*Work instructions*:
What lines in the data below mention the string "reduction"? Copy them out.

Saved data entries:
>>>

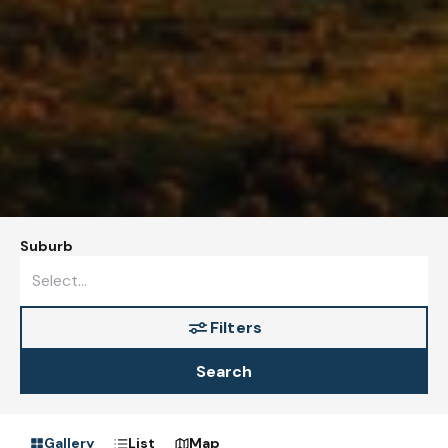
Suburb
Filters
Search
Gallery
List
Map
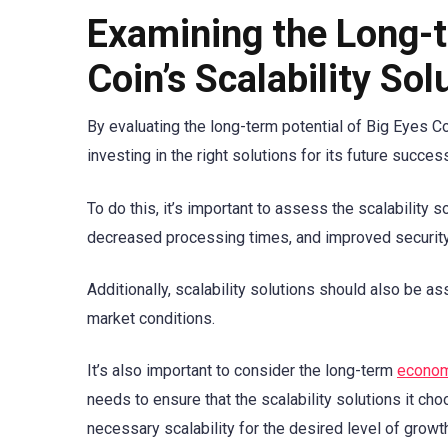
Examining the Long-t
Coin’s Scalability Sol
By evaluating the long-term potential of Big Eyes Coi
investing in the right solutions for its future succes
To do this, it’s important to assess the scalability 
decreased processing times, and improved security
Additionally, scalability solutions should also be a
market conditions.
It’s also important to consider the long-term
econom
needs to ensure that the scalability solutions it cho
necessary scalability for the desired level of growt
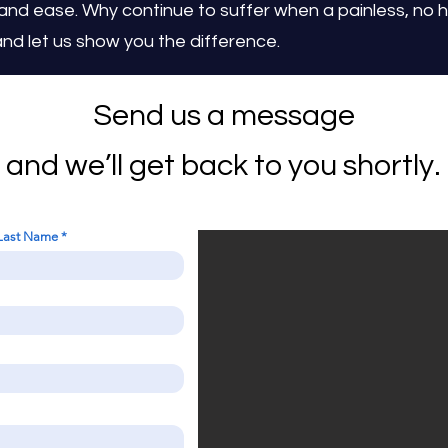
 and ease. Why continue to suffer when a painless, no ha
nd let us show you the difference.
Send us a message
and we’ll get back to you shortly.
Last Name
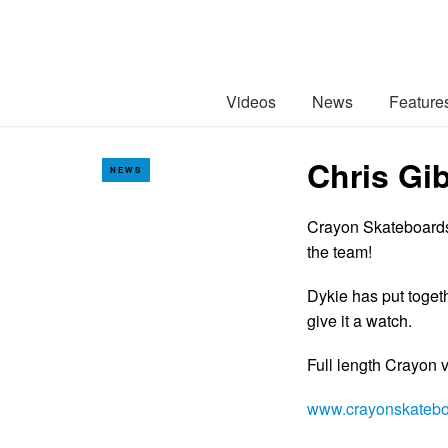
Videos
News
Feature
Chris Gi
NEWS
Crayon Skateboards 
the team!
Dykie has put toget
give it a watch.
Full length Crayon
www.crayonskateb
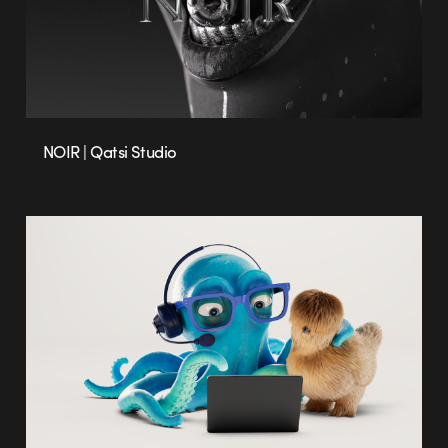
NOIR | Qatsi Studio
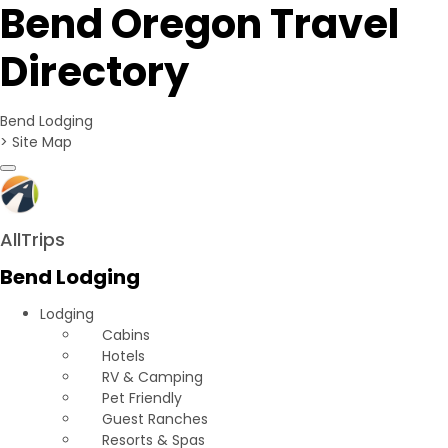
Bend Oregon Travel
Directory
Bend Lodging
>
Site Map
Toggle navigation
AllTrips
Bend Lodging
Lodging
Cabins
Hotels
RV & Camping
Pet Friendly
Guest Ranches
Resorts & Spas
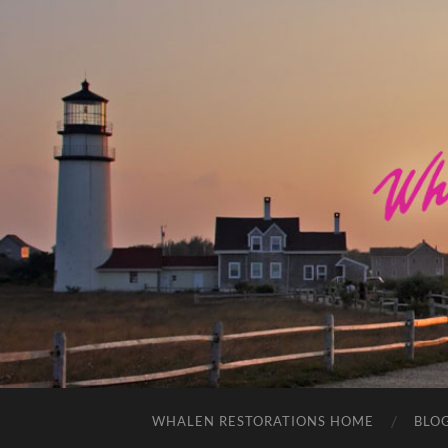
WHALEN RESTORATIONS HOME
BLO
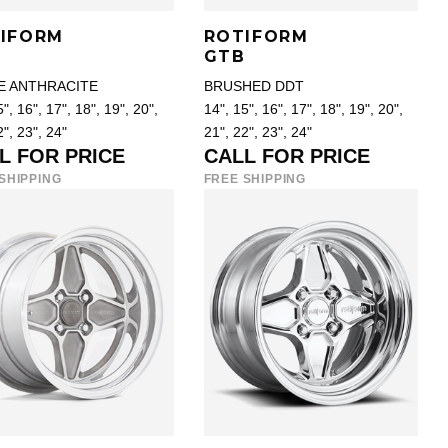
IFORM
ROTIFORM
D
GTB
E ANTHRACITE
BRUSHED DDT
", 16", 17", 18", 19", 20",
14", 15", 16", 17", 18", 19", 20",
2", 23", 24"
21", 22", 23", 24"
L FOR PRICE
CALL FOR PRICE
SHIPPING
FREE SHIPPING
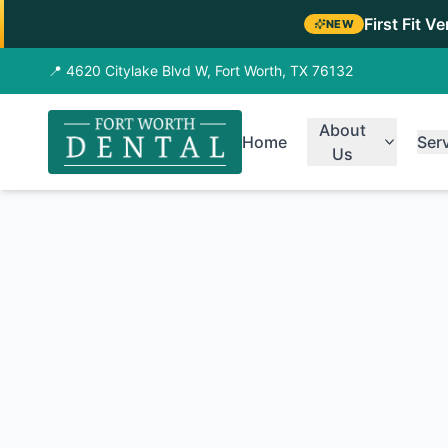
First Fit V
NEW
📍 4620 Citylake Blvd W, Fort Worth, TX 76132
About
Home
Ser
Us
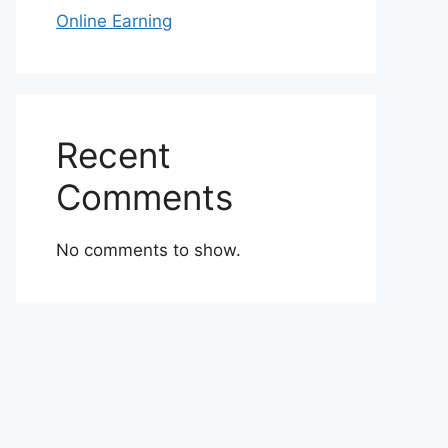
Online Earning
Recent
Comments
No comments to show.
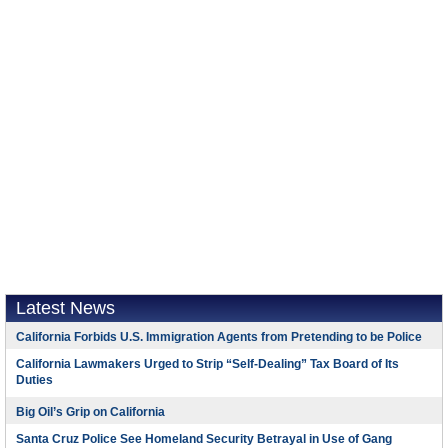
Latest News
California Forbids U.S. Immigration Agents from Pretending to be Police
California Lawmakers Urged to Strip “Self-Dealing” Tax Board of Its
Duties
Big Oil’s Grip on California
Santa Cruz Police See Homeland Security Betrayal in Use of Gang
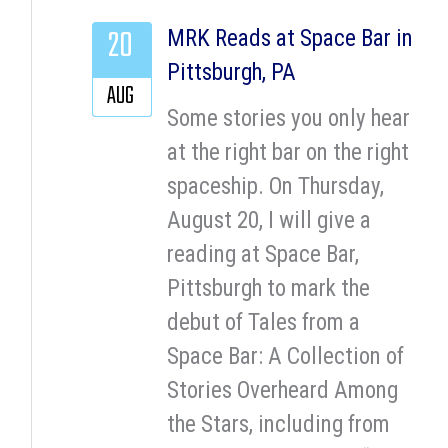
20
MRK Reads at Space Bar in
Pittsburgh, PA
AUG
Some stories you only hear
at the right bar on the right
spaceship. On Thursday,
August 20, I will give a
reading at Space Bar,
Pittsburgh to mark the
debut of Tales from a
Space Bar: A Collection of
Stories Overheard Among
the Stars, including from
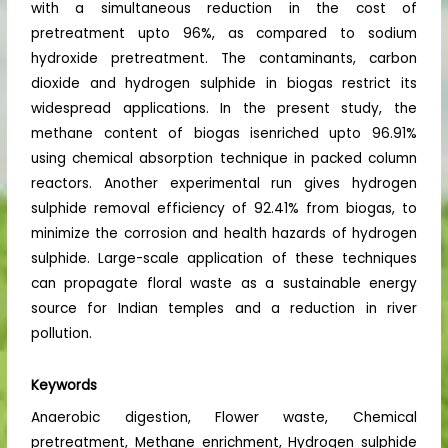
with a simultaneous reduction in the cost of
pretreatment upto 96%, as compared to sodium
hydroxide pretreatment. The contaminants, carbon
dioxide and hydrogen sulphide in biogas restrict its
widespread applications. In the present study, the
methane content of biogas isenriched upto 96.91%
using chemical absorption technique in packed column
reactors. Another experimental run gives hydrogen
sulphide removal efficiency of 92.41% from biogas, to
minimize the corrosion and health hazards of hydrogen
sulphide. Large-scale application of these techniques
can propagate floral waste as a sustainable energy
source for Indian temples and a reduction in river
pollution.
Keywords
Anaerobic digestion, Flower waste, Chemical
pretreatment, Methane enrichment, Hydrogen sulphide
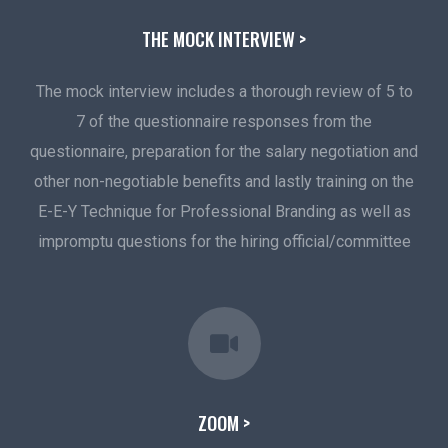
THE MOCK INTERVIEW >
The mock interview includes a thorough review of 5 to
7 of the questionnaire responses from the
questionnaire, preparation for the salary negotiation and
other non-negotiable benefits and lastly training on the
E-E-Y Technique for Professional Branding as well as
impromptu questions for the hiring official/committee
ZOOM >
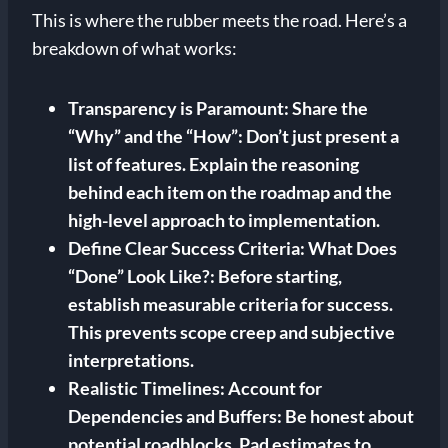
This is where the rubber meets the road. Here’s a
breakdown of what works:
Transparency is Paramount:
Share the
“Why” and the “How”: Don’t just present a
list of features. Explain the reasoning
behind each item on the roadmap and the
high-level approach to implementation.
Define Clear Success Criteria:
What Does
“Done” Look Like?:
Before starting,
establish measurable criteria for success.
This prevents scope creep and subjective
interpretations.
Realistic Timelines:
Account for
Dependencies and Buffers: Be honest about
potential roadblocks. Pad estimates to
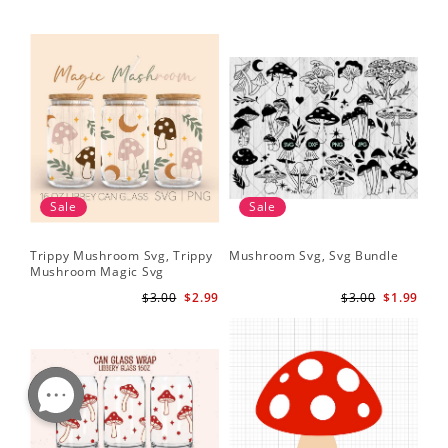
Sale
Sale
Trippy Mushroom Svg, Trippy
Mushroom Svg, Svg Bundle
Mushroom Magic Svg
Celestial Digital Download
$3.00
$2.99
$3.00
$1.99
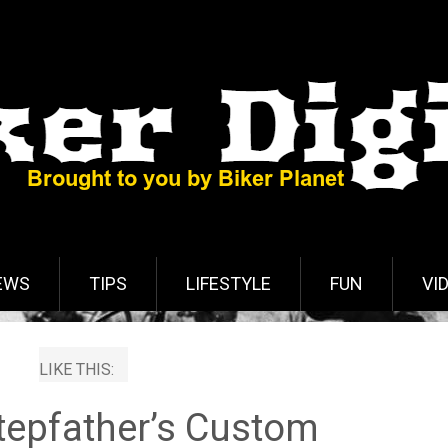
EWS
TIPS
LIFESTYLE
FUN
VI
LIKE THIS:
tepfather’s Custom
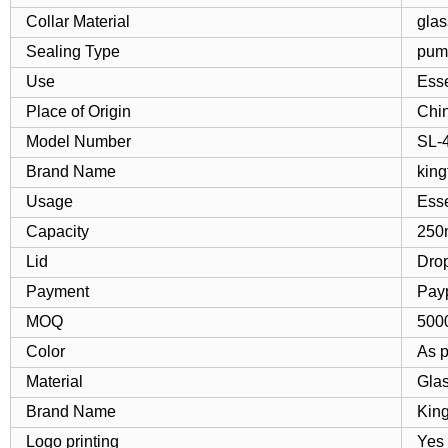
Collar Material
glas
Sealing Type
pump
Use
Esse
Place of Origin
Chi
Model Number
SL-
Brand Name
king
Usage
Esse
Capacity
250
Lid
Dro
Payment
Pay
MOQ
500
Color
As 
Material
Gla
Brand Name
Kin
Logo printing
Yes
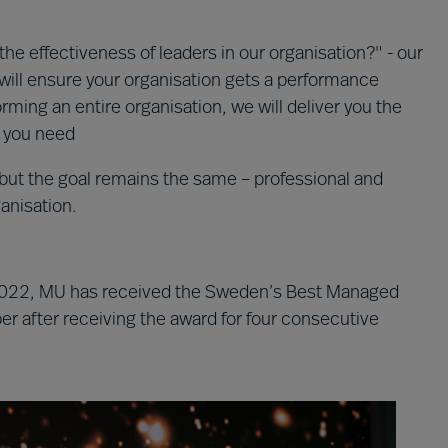
the effectiveness of leaders in our organisation?" - our
will ensure your organisation gets a performance
ming an entire organisation, we will deliver you the
n you need
but the goal remains the same – professional and
ganisation.
e 2022, MU has received the Sweden’s Best Managed
 after receiving the award for four consecutive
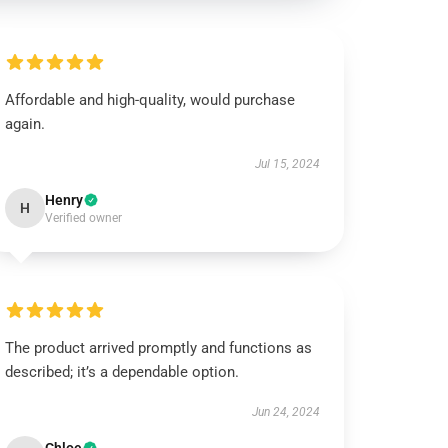
Affordable and high-quality, would purchase
again.
Jul 15, 2024
Henry
H
Verified owner
The product arrived promptly and functions as
described; it’s a dependable option.
Jun 24, 2024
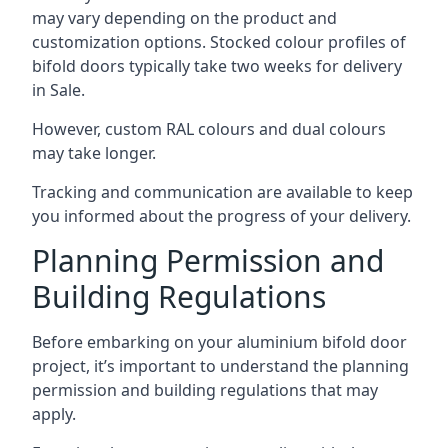
may vary depending on the product and
customization options. Stocked colour profiles of
bifold doors typically take two weeks for delivery
in Sale.
However, custom RAL colours and dual colours
may take longer.
Tracking and communication are available to keep
you informed about the progress of your delivery.
Planning Permission and
Building Regulations
Before embarking on your aluminium bifold door
project, it’s important to understand the planning
permission and building regulations that may
apply.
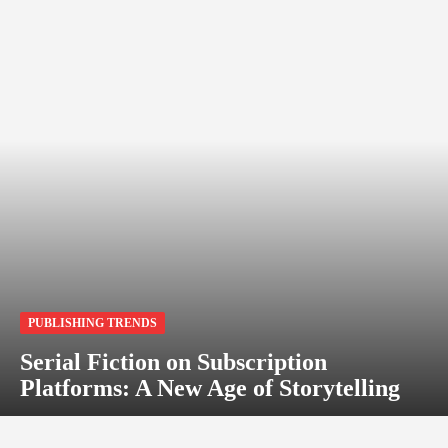
PUBLISHING TRENDS
Serial Fiction on Subscription
Platforms: A New Age of Storytelling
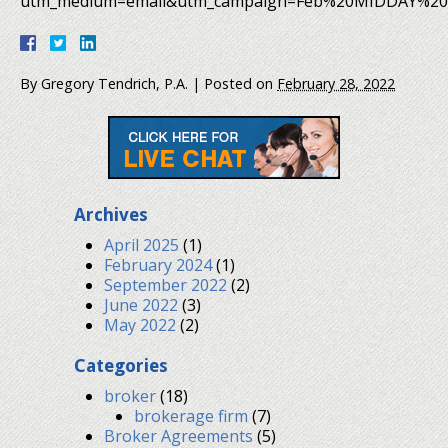
utm_medium=email&utm_campaign=Feb%20MIDDAY%202
By
Gregory Tendrich, P.A.
|
Posted on
February 28, 2022
Archives
April 2025
(1)
February 2024
(1)
September 2022
(2)
June 2022
(3)
May 2022
(2)
Categories
broker
(18)
brokerage firm
(7)
Broker Agreements
(5)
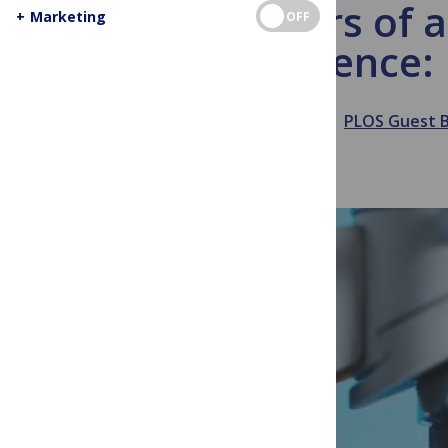
15 Years of 
+
Marketing
OFF
Science:
October 1, 2019
PLOS Guest 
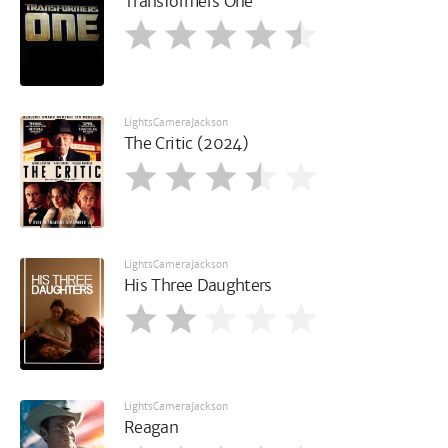
Transformers One
LightsCameraJackson
The Critic (2024)
LightsCameraJackson
His Three Daughters
LightsCameraJackson
Reagan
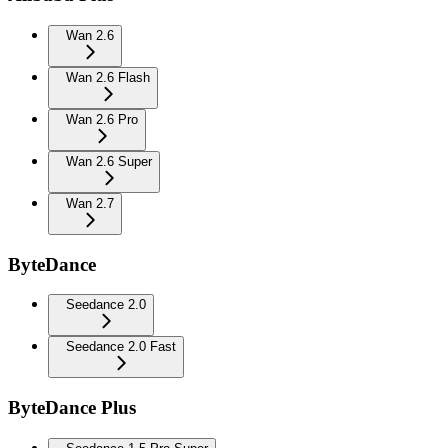
Wan 2.6
Wan 2.6 Flash
Wan 2.6 Pro
Wan 2.6 Super
Wan 2.7
ByteDance
Seedance 2.0
Seedance 2.0 Fast
ByteDance Plus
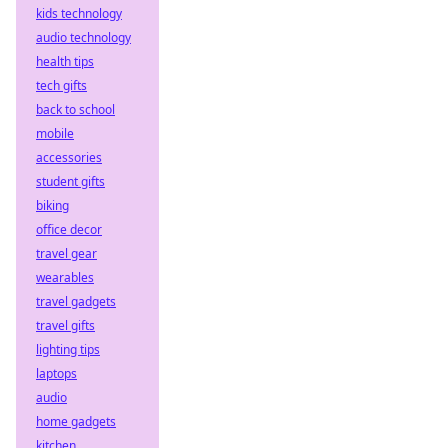
kids technology
audio technology
health tips
tech gifts
back to school
mobile
accessories
student gifts
biking
office decor
travel gear
wearables
travel gadgets
travel gifts
lighting tips
laptops
audio
home gadgets
kitchen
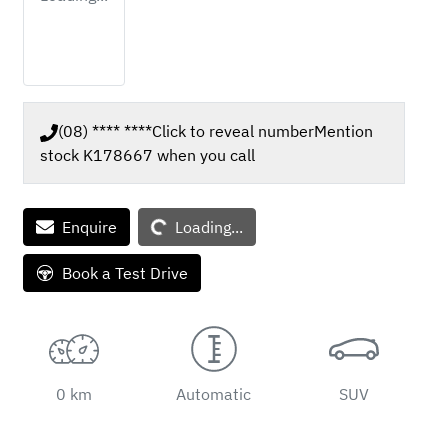
(08) **** ****
Click to reveal number
Mention
stock
K178667
when you call
Enquire
Loading...
Loading...
Book a Test Drive
0 km
Automatic
SUV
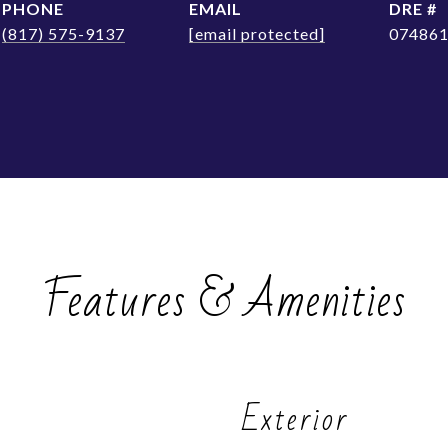
PHONE
EMAIL
DRE #
(817) 575-9137
[email protected]
07486
Features & Amenities
Exterior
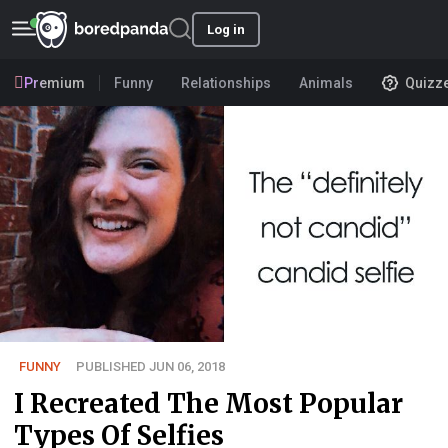
Log in
Premium
Funny
Relationships
Animals
Quizz
FUNNY
PUBLISHED JUN 06, 2018
I Recreated The Most Popular
Types Of Selfies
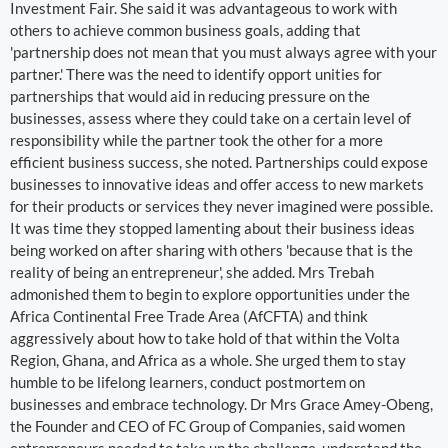
Investment Fair. She said it was advantageous to work with
others to achieve common business goals, adding that
'partnership does not mean that you must always agree with your
partner.' There was the need to identify opport unities for
partnerships that would aid in reducing pressure on the
businesses, assess where they could take on a certain level of
responsibility while the partner took the other for a more
efficient business success, she noted. Partnerships could expose
businesses to innovative ideas and offer access to new markets
for their products or services they never imagined were possible.
It was time they stopped lamenting about their business ideas
being worked on after sharing with others 'because that is the
reality of being an entrepreneur', she added. Mrs Trebah
admonished them to begin to explore opportunities under the
Africa Continental Free Trade Area (AfCFTA) and think
aggressively about how to take hold of that within the Volta
Region, Ghana, and Africa as a whole. She urged them to stay
humble to be lifelong learners, conduct postmortem on
businesses and embrace technology. Dr Mrs Grace Amey-Obeng,
the Founder and CEO of FC Group of Companies, said women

<<<

*Result for this exercise*:
with a simultaneous reduction in the cost of
source for Indian temples and a reduction in river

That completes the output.